Belle Banishing the Beast (and why she shouldn’t have)

Over Christmas, I was thinking about watching some Once Upon a Time. It just feels like a Christmas sort of show. Having watched most of the series three times, “once upon a time” as a title doesn’t express the half of it. I’ve watched it over with people just seeing it for the first time, and when I do, as it comes to a familiar part or a favourite character’s appearance, I get thinking about events as they happen and inadvertently put things together I hadn’t noticed before. One such thing I noticed is that when Belle throws Rumplestiltskin out of town, her justification just doesn’t stand up to scrutiny.

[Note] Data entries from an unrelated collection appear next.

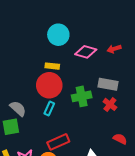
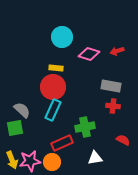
green cross: (82, 96) -> (85, 127), moved
red cross: (110, 104) -> (113, 106), turned -32
cyan rectangle: (49, 109) -> (53, 110), size x1.5

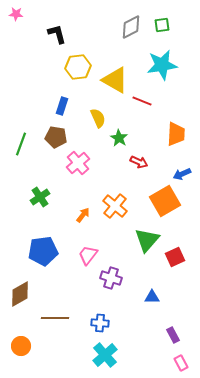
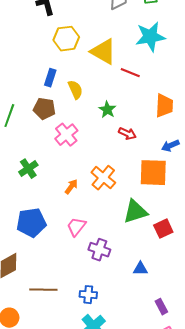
yellow semicircle: (98, 118) -> (75, 90), moved
orange square: (165, 201) -> (153, 173), turned 32
green triangle: (147, 240) -> (135, 212), turned 32

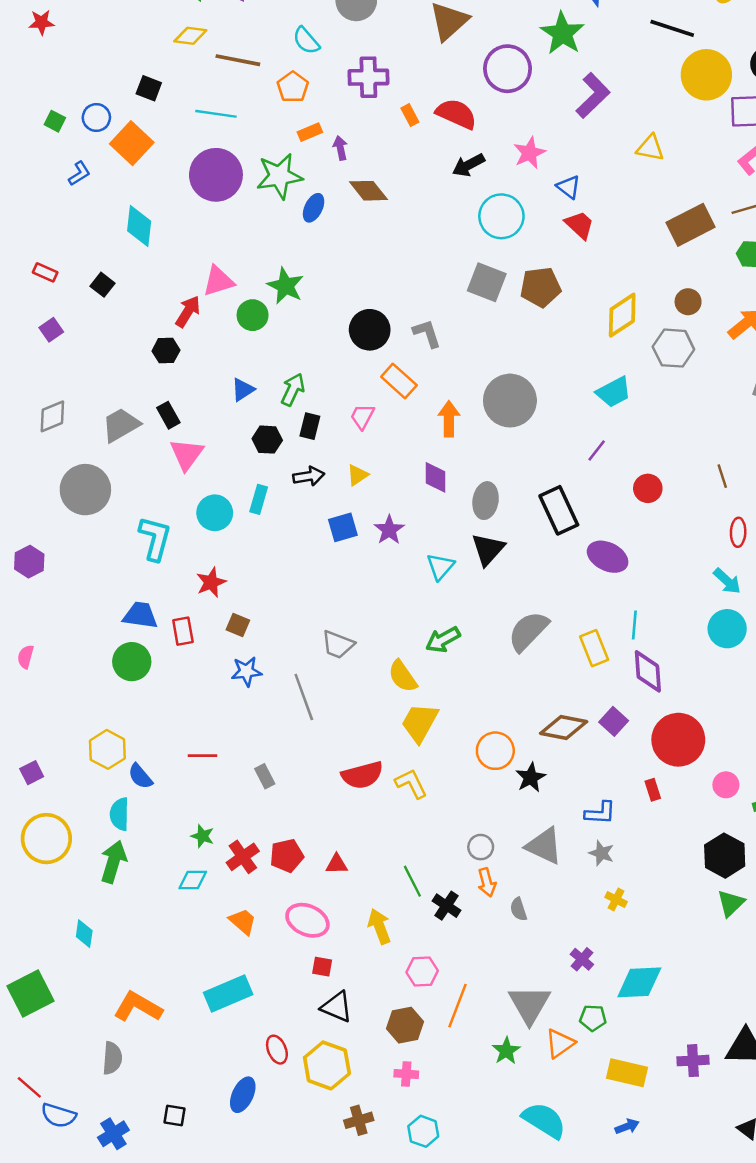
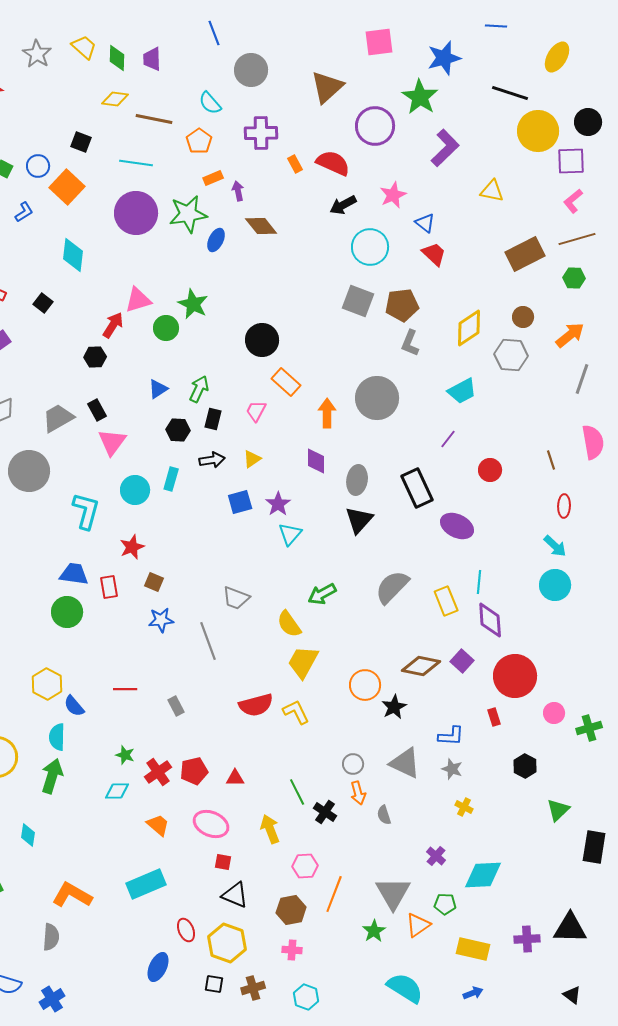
gray L-shape: (427, 333) -> (410, 343), moved, turned -140
cyan triangle: (440, 566) -> (290, 534), moved
black hexagon: (725, 856) -> (525, 766), moved, size x0.7
black square: (174, 1115) -> (214, 984), moved

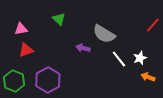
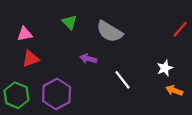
gray semicircle: (104, 34) -> (110, 32), moved
purple arrow: (83, 48) -> (88, 59), moved
white line: (119, 59) -> (122, 80), moved

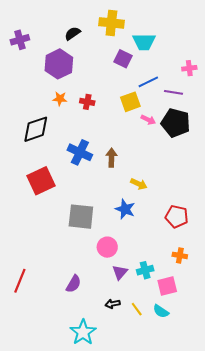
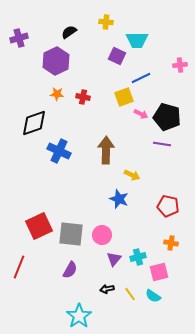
yellow cross: (111, 23) -> (106, 22), size x0.6
purple line: (174, 92) -> (162, 144), moved
blue cross: (80, 152) -> (59, 151), moved
brown arrow: (111, 158) -> (106, 150), size x1.5
red square: (41, 181) -> (39, 226), moved
gray square: (81, 217) -> (71, 234), moved

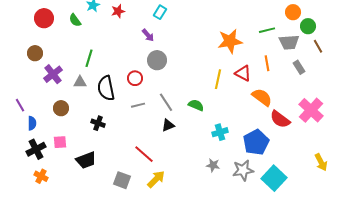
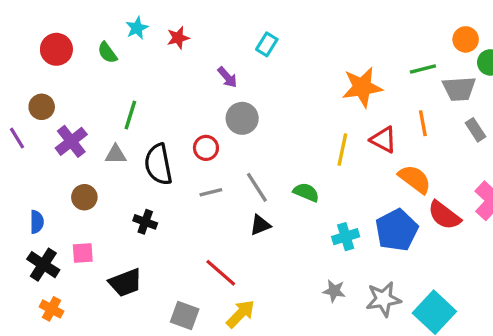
cyan rectangle: (160, 12) -> (267, 44), moved
purple line: (20, 105) -> (17, 138), moved
blue pentagon: (256, 142) -> (397, 230), moved
black cross: (36, 149) -> (43, 265), turned -30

In season four, Rumplestiltskin is in the process of trying to cleave himself from the dagger that holds his magic so that he will no longer be bound to it, but still retain his power. Not a bad idea, because the only way to get rid of both dagger and power is for someone else to kill him and take it, potentially posing a worse threat without the checks of love and experience that Rumple placed upon his powers. No hero would entertain that as an option, so his scheme seems like the better road to take. Unfortunately, as is often the case with Rumple, he pursues this path by sneaking around, trapping magical people for fuel, and generally lying to everyone. He blackmails Killian Jones (Captain Hook) into helping with it, ultimately to provide the heart necessary for the procedure and die in the process. It is all rather nefarious, and I do not presume to condone Rumple’s actions. However, when Belle discovers Rumple’s plan and confronts him, she doesn’t berate him for any of the things I’ve just listed as unacceptable–hurting people and intent to kill Hook–but instead hangs her whole argument on the assumption that he loves his power more than he loves her. (She justly brings up his frequent deceit, but even this she barely cites as a reason in favour of what she thinks is evidence that he loves his power more than her.)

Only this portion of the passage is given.